Stream tokens from Python

This guide covers consuming a streaming response from async code, from web frameworks, and handling failures mid-stream. The basics (setting stream=True to get a synchronous iterator of chunks) are in getting started.

The SDK does not expose a native async iterator.
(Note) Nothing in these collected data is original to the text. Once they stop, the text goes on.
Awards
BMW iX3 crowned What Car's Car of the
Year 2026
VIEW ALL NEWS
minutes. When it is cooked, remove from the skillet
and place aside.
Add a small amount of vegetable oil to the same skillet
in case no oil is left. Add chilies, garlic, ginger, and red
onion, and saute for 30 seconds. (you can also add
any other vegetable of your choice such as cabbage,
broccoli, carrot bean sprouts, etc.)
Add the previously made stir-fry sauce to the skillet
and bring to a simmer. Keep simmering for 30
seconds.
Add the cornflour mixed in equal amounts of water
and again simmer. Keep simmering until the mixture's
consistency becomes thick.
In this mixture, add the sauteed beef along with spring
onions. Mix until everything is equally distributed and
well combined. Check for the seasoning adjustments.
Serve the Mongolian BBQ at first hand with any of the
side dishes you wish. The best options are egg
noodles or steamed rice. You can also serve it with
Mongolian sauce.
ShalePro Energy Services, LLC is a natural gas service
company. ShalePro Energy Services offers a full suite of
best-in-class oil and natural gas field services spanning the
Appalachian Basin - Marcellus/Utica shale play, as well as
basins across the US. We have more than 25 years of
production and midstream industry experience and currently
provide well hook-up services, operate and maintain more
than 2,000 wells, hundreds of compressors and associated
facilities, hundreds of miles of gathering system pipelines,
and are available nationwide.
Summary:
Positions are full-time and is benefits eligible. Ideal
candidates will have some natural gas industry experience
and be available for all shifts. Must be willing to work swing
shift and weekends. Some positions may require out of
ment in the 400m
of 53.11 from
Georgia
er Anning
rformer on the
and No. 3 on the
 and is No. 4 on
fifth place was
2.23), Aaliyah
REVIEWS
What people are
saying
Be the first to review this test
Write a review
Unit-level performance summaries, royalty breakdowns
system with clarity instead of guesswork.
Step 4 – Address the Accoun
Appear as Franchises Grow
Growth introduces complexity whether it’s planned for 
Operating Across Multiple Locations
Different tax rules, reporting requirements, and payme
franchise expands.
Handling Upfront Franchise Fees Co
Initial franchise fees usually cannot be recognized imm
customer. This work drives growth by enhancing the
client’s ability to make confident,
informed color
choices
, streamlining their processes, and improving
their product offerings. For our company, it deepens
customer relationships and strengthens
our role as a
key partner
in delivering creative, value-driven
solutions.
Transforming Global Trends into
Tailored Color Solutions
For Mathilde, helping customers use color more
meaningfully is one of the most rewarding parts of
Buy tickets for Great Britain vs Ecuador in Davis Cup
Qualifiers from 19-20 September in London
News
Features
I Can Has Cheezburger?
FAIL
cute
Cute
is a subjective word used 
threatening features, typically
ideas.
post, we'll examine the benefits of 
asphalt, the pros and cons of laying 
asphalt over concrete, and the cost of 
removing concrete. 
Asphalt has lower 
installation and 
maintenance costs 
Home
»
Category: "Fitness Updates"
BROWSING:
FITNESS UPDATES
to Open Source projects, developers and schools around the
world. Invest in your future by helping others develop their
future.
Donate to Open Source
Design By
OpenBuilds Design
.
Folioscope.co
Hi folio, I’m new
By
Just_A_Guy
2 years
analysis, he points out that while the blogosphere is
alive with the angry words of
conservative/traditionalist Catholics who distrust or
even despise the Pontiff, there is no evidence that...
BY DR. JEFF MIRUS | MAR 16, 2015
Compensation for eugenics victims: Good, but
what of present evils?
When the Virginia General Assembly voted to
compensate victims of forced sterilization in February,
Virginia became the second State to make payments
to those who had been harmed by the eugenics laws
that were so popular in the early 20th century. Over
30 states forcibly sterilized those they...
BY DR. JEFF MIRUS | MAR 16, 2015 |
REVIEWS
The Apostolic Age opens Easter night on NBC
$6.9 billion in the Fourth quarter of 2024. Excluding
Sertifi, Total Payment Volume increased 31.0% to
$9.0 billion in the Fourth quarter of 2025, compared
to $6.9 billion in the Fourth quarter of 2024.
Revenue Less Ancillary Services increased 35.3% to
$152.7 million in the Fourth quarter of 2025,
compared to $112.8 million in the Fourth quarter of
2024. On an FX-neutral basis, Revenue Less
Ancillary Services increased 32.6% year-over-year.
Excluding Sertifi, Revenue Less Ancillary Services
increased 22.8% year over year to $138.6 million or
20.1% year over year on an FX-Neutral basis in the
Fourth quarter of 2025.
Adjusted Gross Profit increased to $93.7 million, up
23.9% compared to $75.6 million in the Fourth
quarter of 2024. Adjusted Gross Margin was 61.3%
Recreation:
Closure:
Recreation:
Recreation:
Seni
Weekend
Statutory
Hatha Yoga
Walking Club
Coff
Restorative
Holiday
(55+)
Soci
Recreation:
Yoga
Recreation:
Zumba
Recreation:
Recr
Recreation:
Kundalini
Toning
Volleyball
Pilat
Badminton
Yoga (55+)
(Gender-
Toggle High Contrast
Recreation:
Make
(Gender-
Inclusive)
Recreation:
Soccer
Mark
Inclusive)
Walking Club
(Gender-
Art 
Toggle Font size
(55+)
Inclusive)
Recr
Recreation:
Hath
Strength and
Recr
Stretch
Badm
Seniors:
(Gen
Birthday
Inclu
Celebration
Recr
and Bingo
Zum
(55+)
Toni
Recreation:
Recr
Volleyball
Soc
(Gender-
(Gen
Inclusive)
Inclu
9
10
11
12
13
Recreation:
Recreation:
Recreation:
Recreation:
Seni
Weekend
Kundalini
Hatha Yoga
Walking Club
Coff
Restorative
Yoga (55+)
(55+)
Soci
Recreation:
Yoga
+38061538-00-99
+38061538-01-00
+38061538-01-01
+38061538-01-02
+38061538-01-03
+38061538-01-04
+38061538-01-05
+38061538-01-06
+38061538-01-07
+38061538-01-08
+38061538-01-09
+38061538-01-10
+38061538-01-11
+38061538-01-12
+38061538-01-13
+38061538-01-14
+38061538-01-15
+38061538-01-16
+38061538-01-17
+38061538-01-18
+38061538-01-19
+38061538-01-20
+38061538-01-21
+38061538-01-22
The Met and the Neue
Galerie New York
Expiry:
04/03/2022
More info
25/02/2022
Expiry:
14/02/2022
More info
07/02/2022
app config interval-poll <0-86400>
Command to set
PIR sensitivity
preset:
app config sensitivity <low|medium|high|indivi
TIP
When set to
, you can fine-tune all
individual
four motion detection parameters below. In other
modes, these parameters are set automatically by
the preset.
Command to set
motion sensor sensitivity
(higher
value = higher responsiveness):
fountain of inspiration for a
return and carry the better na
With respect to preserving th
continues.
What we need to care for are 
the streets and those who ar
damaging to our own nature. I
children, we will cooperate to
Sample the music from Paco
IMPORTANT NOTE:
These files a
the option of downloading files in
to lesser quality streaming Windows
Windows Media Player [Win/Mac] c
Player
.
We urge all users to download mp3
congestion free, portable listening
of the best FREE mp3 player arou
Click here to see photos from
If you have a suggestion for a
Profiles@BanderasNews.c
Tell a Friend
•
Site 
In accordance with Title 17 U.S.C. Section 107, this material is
Wrap the synchronous iterator in an executor:

import asyncio
from mistralrs import Runner, Which, ChatCompletionRequest
runner = Runner(Which.Plain(model_id="Qwen/Qwen3-4B"))
async def stream_response(prompt: str):
stream = runner.send_chat_completion_request(
ChatCompletionRequest(
model="default",
messages=[{"role": "user", "content": prompt}],
stream=True,
)
)
loop = asyncio.get_event_loop()
while True:
chunk = await loop.run_in_executor(None, next, stream, None)
if chunk is None:
break
delta = chunk.choices[0].delta.content
if delta:
yield delta

Consume with async for:

async def main():
async for delta in stream_response("Write a haiku."):
print(delta, end="", flush=True)

For FastAPI, the same pattern works as a response generator:

from fastapi import FastAPI
from fastapi.responses import StreamingResponse
from mistralrs import Runner, Which, ChatCompletionRequest
app = FastAPI()
runner = Runner(Which.Plain(model_id="Qwen/Qwen3-4B"))
@app.get("/stream")
async def stream(prompt: str):
def iter():
s = runner.send_chat_completion_request(
ChatCompletionRequest(
model="default",
messages=[{"role": "user", "content": prompt}],
stream=True,
)
)
for chunk in s:
delta = chunk.choices[0].delta.content
if delta:
yield delta
return StreamingResponse(iter(), media_type="text/plain")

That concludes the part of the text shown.